[Saved entries]
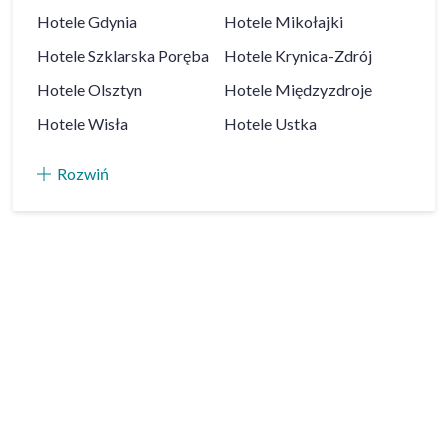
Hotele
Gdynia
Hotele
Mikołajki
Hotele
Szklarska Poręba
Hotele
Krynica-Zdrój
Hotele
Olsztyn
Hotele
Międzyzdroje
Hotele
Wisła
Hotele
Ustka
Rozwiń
...
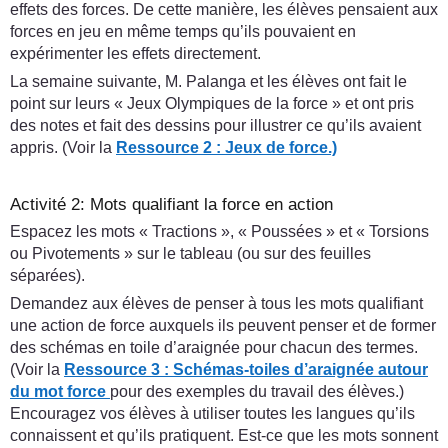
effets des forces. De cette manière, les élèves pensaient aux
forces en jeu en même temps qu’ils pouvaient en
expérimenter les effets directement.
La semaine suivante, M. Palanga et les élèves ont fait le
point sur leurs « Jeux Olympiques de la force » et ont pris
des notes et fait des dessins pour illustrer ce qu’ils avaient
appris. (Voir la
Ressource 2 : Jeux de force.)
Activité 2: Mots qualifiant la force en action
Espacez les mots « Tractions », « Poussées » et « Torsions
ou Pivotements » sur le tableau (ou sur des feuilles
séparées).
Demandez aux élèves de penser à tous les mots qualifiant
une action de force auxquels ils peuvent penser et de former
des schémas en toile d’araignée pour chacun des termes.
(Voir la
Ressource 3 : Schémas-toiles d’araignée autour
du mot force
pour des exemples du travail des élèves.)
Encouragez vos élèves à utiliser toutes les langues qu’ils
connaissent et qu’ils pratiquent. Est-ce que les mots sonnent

**The problem**
Look above for the line holding "des notes et" and the line holding "connaissent et qu’ils", then output exactly those two lines and every line between them, nothing more.

**Expected answer**
des notes et fait des dessins pour illustrer ce qu’ils avaient
appris. (Voir la
Ressource 2 : Jeux de force.)
Activité 2: Mots qualifiant la force en action
Espacez les mots « Tractions », « Poussées » et « Torsions
ou Pivotements » sur le tableau (ou sur des feuilles
séparées).
Demandez aux élèves de penser à tous les mots qualifiant
une action de force auxquels ils peuvent penser et de former
des schémas en toile d’araignée pour chacun des termes.
(Voir la
Ressource 3 : Schémas-toiles d’araignée autour
du mot force
pour des exemples du travail des élèves.)
Encouragez vos élèves à utiliser toutes les langues qu’ils
connaissent et qu’ils pratiquent. Est-ce que les mots sonnent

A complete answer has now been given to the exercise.